Sectors differ from nation to nation, and from era to era. The way that nations were organised in the past, are organised in the present, and, to a limited extent, how they will be organised in the future can be explained using the concept of sectors. To do so we need to understand the ways in which sectors interact. Of particular interest is their impact on government, the nation’s controlling sub-system.
All organisations are hierarchical, and all organisations are a part of yet greater ones. Thus, high status in one organisation often confers status in a parent organisation. Within the parent organisation, the high status individuals of a child organisation can negotiate with others for yet higher status. This is done by offering support in return for status. This support often takes the form of wealth and influence. The larger a person’s status base, the more resources he controls, the greater the support he can provide, the greater his trading ability, and the higher the status he is likely to achieve in the parent organisation.
This process is recursive. So, an individual with high status in a business can, by trading the support of that business with others, achieve high status in a sector, and by trading the support of that sector, achieve high status in the national establishment. The national establishment comprises high status members of many sectors including government. Thus, trading can take place between high status representatives of a sector and government. Of particular concern is the ability to influence government decisions. Unfortunately, this influence is often not in the interest of the nation but rather in the interest of the sector, the business, or even the individual representing them.

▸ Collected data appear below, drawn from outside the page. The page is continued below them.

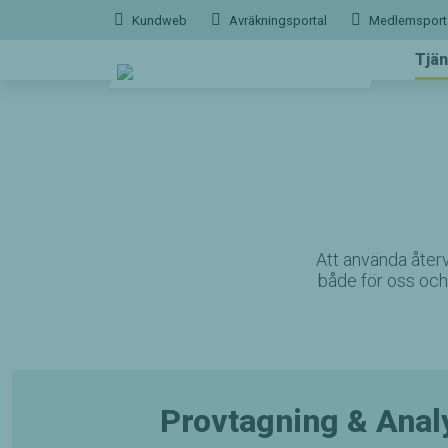
Hoppa
Kundweb
Avräkningsportal
Medlemsport
till
innehållet
Tjän
Att använda återv
både för oss och
Provtagning & Anal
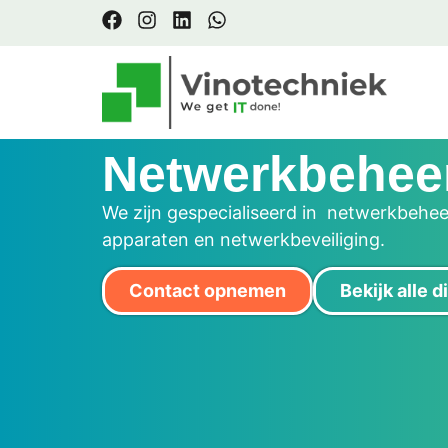
Netwerkbehee
We zijn gespecialiseerd in netwerkbehee
apparaten en netwerkbeveiliging.
Contact opnemen
Bekijk alle 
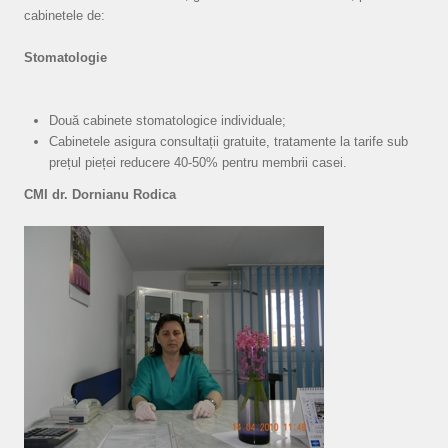
cabinetele de:
Stomatologie
Două cabinete stomatologice individuale;
Cabinetele asigura consultații gratuite, tratamente la tarife sub
prețul pieței reducere 40-50% pentru membrii casei.
CMI dr. Dornianu Rodica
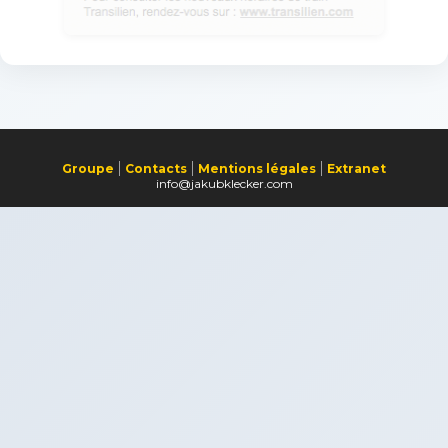
Groupe
Contacts
Mentions légales
Extranet
info@jakubklecker.com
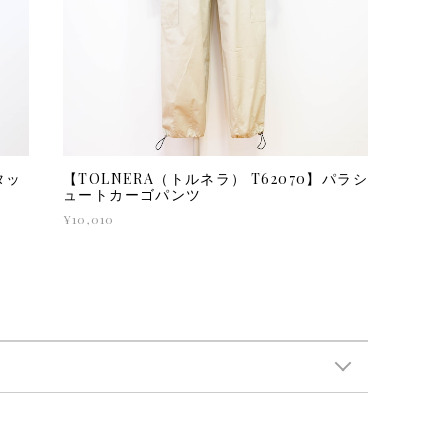
タッ
【TOLNERA（トルネラ） T62070】パラシ
ュートカーゴパンツ
¥10,010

To acquire status in the establishment members must overtly appear to have something to trade. This explains the very high salaries and often ostentatious lifestyles of the leaders of many organisations. The purpose of such high salaries is not to satisfy the needs of the recipient nor, as some would argue, to attract and reward those with the necessary skills and talents. Rather it is to enable the upper strata to make overt displays to their peers in the establishment and, thus, better enable them to trade for status and influence. Unfortunately, this trade within the establishment requires ever greater displays of status, particularly wealth and power, which in turn leads to ever greater income inequality.

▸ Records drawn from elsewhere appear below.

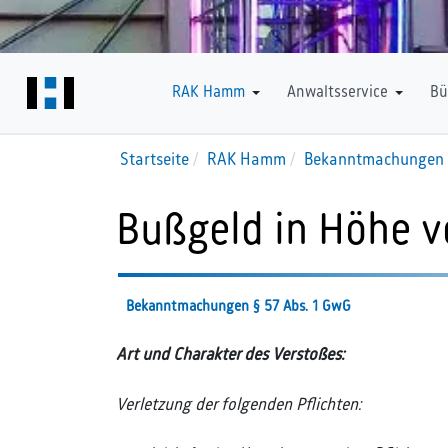
Downloads
RAK Hamm
Anwaltsservice
Bü
Startseite
RAK Hamm
Bekanntmachungen 
Bußgeld in Höhe v
Bekanntmachungen § 57 Abs. 1 GwG
Art und Charakter des Verstoßes:
Verletzung der folgenden Pflichten:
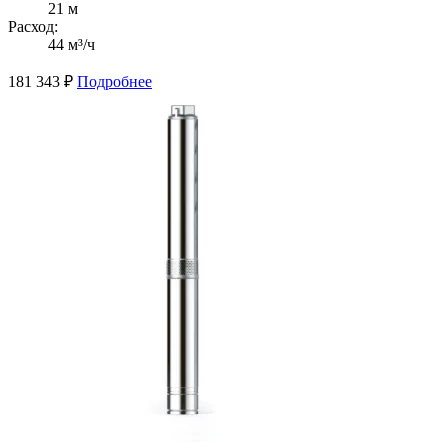
21 м
Расход:
44 м³/ч
181 343
₽
Подробнее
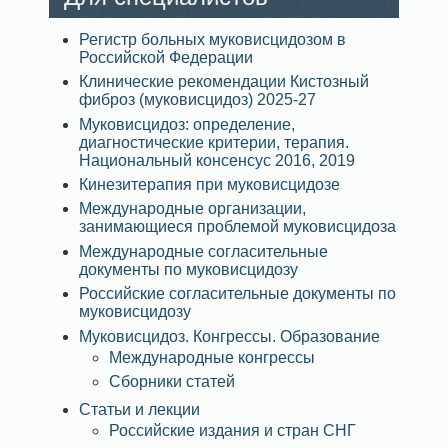
Регистр больных муковисцидозом в
Российской Федерации
Клинические рекомендации Кистозный
фиброз (муковисцидоз) 2025-27
Муковисцидоз: определение,
диагностические критерии, терапия.
Национальный консенсус 2016, 2019
Кинезитерапия при муковисцидозе
Международные организации,
занимающиеся проблемой муковисцидоза
Международные согласительные
документы по муковисцидозу
Российские согласительные документы по
муковисцидозу
Муковисцидоз. Конгрессы. Образование
Международные конгрессы
Сборники статей
Статьи и лекции
Российские издания и стран СНГ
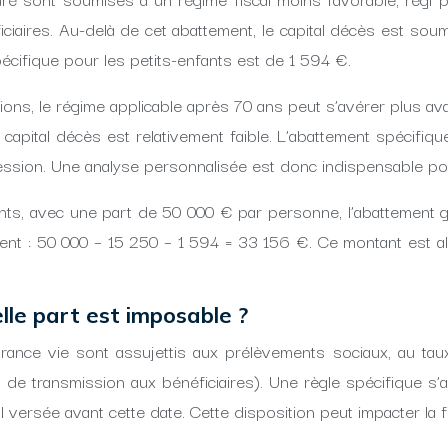
ciaires. Au-delà de cet abattement, le capital décès est soum
écifique pour les petits-enfants est de 1 594 €.
tions, le régime applicable après 70 ans peut s’avérer plus a
le capital décès est relativement faible. L’abattement spécifiq
cession. Une analyse personnalisée est donc indispensable pou
nfants, avec une part de 50 000 € par personne, l’abattement 
ient : 50 000 – 15 250 – 1 594 = 33 156 €. Ce montant est al
lle part est imposable ?
urance vie sont assujettis aux prélèvements sociaux, au t
 de transmission aux bénéficiaires). Une règle spécifique s’a
versée avant cette date. Cette disposition peut impacter la fi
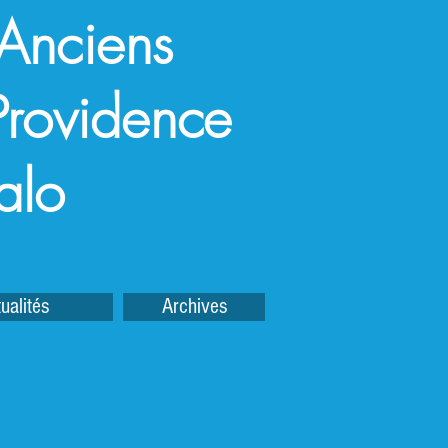
 Anciens
a Providence
alo
ualités
Archives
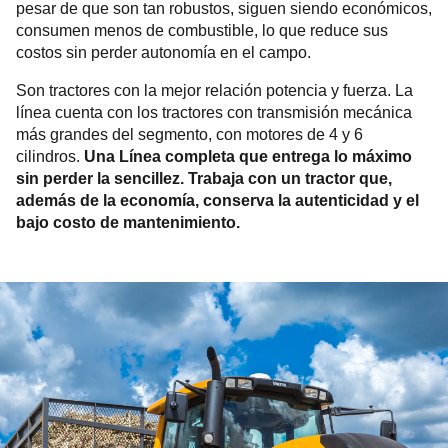
pesar de que son tan robustos, siguen siendo económicos,
consumen menos de combustible, lo que reduce sus
costos sin perder autonomía en el campo.
Son tractores con la mejor relación potencia y fuerza. La
línea cuenta con los tractores con transmisión mecánica
más grandes del segmento, con motores de 4 y 6
cilindros.
Una Línea completa que entrega lo máximo
sin perder la sencillez. Trabaja con un tractor que,
además de la economía, conserva la autenticidad y el
bajo costo de mantenimiento.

The interplay of sectors, through their representatives in the national establishment, plays a very large part in shaping the governance, culture, and beliefs of a nation. Each sector will carry with it a worldview suited to the needs of its members, or of its upper stratum. Through trading in the establishment, it is possible for the leaders of organisations in one sector to influence the decisions of the leaders of organisations in another. This influence includes not only decisions favouring a particular sector, but also the propagation of the latter’s worldview and the suppression of other, possibly more rational ones. In extreme cases, one sector can usurp the leadership of another, for example the takeover of the industrial commercial sector in the West by the financial sector and the imposition of a “bottom-line” ideology. A sector can also take control of government, as in the case of military dictatorships and theocracies.